(Page-level text extractions):
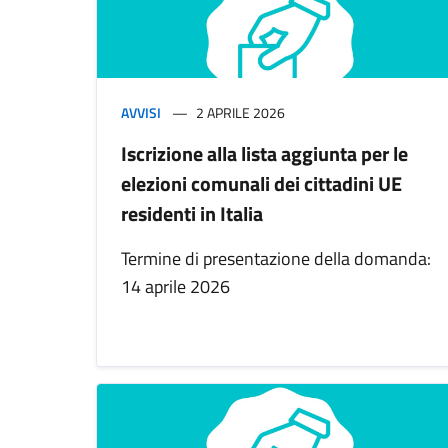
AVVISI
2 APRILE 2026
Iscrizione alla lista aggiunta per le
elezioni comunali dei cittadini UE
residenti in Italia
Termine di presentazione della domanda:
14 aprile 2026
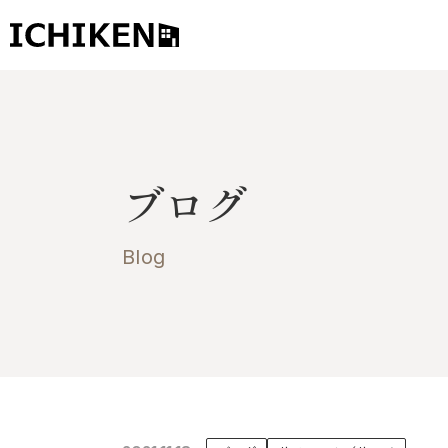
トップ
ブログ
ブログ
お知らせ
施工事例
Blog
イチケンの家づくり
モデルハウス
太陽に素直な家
* * *
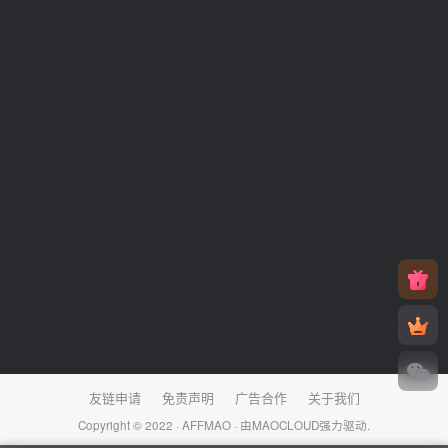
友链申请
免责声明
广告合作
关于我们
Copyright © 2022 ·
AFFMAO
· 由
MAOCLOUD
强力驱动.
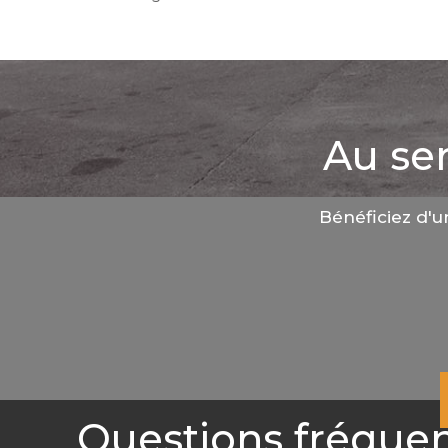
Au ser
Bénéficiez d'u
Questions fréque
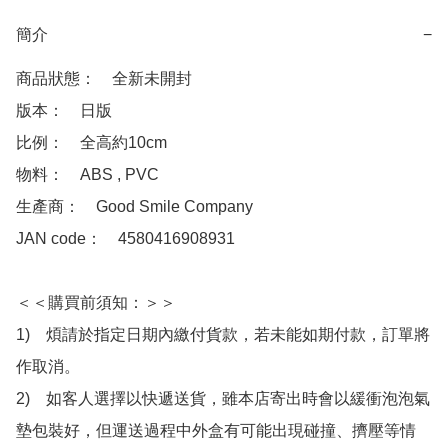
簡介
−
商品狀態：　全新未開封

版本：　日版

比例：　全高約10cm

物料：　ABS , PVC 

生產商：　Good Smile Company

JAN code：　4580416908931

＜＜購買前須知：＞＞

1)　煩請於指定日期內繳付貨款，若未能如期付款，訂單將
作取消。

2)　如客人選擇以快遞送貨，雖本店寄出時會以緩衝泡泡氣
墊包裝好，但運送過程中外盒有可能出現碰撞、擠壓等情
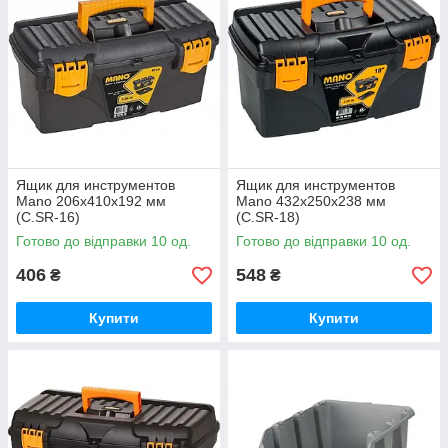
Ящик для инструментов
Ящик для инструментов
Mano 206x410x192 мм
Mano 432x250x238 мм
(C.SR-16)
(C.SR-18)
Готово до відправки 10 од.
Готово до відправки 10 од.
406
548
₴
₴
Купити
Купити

(HOW TO COMPLETE THIS TASK): Among the entries above, determine how many lines contain "Mano", then output only that number.

(PROBLEM SOLUTION): 2